Por muitos anos os evangélicos ficaram fechados nos muros das igrejas e enfrentaram todo tipo de discriminação. Desde que essa população começou a crescer e entender a cosmovisão bíblica, o quadro mudou e precisamos usar a voz com sabedoria, até mesmo para não expor indevidamente a fé. Me arrepio cada vez que vejo um político invocando o nome de Deus publicamente porque temo ser mais um para nos envergonhar. Jesus Cristo sim foi um grande político. Soube como ninguém atrair multidões, argumentar sobreo que era justo e injusto, falar e se calar quando convinha. E foi tão íntegro que abriu mão de se defender porque sabia sua missão e seu destino.

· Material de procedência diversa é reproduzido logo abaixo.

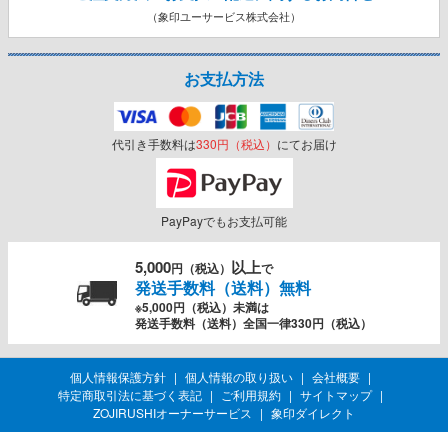
（象印ユーサービス株式会社）
お支払方法
代引き手数料は
330円（税込）
にてお届け
PayPayでもお支払可能
5,000
以上
円（税込）
で
発送手数料（送料）無料
※5,000円（税込）未満は
発送手数料（送料）全国一律330円（税込）
個人情報保護方針
個人情報の取り扱い
会社概要
特定商取引法に基づく表記
ご利用規約
サイトマップ
ZOJIRUSHIオーナーサービス
象印ダイレクト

Por que não Damares Alves?
Acredito e estou torcendo para que, apesar das “pedaladas verbais”, Damares Alves vai se inspirar nEle porque é uma mulher com trajetória de luta contra a pedofilia, a favor dos direitos humanos e da vida. Precisa apenas alinhar o discurso, entender que as mulheres não cristãs têm valores e visões de mundo diferentes das mulheres cristãs e que ela, enquanto Ministra irá administrar para todas. Muitos podem não gostar de ver uma Pastora no Ministério. Mas porque tanta rejeição se já tivemos ladrões, mentirosos, adúlteros, corruptos, ineptos, apadrinhados e até loucos?

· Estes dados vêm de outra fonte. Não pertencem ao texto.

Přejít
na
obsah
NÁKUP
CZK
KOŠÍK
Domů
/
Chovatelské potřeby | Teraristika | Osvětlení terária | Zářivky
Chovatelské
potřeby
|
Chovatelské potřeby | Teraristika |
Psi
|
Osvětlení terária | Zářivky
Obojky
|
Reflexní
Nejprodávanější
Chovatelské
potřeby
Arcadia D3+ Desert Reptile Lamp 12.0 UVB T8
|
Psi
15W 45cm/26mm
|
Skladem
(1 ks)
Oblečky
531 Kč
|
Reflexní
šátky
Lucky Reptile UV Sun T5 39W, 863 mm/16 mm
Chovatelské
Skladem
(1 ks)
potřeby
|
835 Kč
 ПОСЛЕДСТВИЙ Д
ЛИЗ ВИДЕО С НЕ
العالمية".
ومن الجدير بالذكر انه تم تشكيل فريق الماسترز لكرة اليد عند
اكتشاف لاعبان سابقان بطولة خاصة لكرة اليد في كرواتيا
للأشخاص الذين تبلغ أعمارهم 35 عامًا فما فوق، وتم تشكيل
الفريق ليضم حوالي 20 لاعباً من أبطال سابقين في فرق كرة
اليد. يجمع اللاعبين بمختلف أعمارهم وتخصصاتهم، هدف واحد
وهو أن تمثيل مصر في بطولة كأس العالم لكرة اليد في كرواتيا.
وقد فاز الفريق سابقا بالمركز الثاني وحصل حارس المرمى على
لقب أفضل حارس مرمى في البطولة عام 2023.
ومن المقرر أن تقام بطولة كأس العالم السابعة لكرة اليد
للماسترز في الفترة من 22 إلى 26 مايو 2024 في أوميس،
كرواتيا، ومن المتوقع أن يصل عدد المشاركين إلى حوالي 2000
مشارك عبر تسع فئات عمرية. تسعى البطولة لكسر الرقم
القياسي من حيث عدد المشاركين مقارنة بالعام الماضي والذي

O Mídia Training- Media Training é fundamental para o cristão que chega ao poder depois de atuar no ambiente seguro das relações entre amigos de fé. Aqui fora a dinâmica é outra. Temos que evitar qualquer comportamento ou declaração que possa gerar escândalo ou escárnio. Evitar os jargões de fé, como a palavra convicção– usada pelo Procurador da República, o cristão Deltan Dalagnol, quando apresentou o fatídico slide sobre a possível Rede de Corrupção envolvendo o ex-presidente Lula. O termo convicção na boca de um representante do judiciário foi alvo de memes nas redes sociais e de muita controvérsia. O Cristão gestor precisa medir as palavras durante suas declarações. E cuidar para não transferir publicamente a solução de problemas do cidadão ao Deus que não é conhecido por todos. Isso não significa negar a fé, mas ter respeito e tolerância pelas diferenças e, acima de tudo, agir com sabedoria. Exatamente como fez Jesus fez, quando disse “dai a Cesar o que é de Cesar”.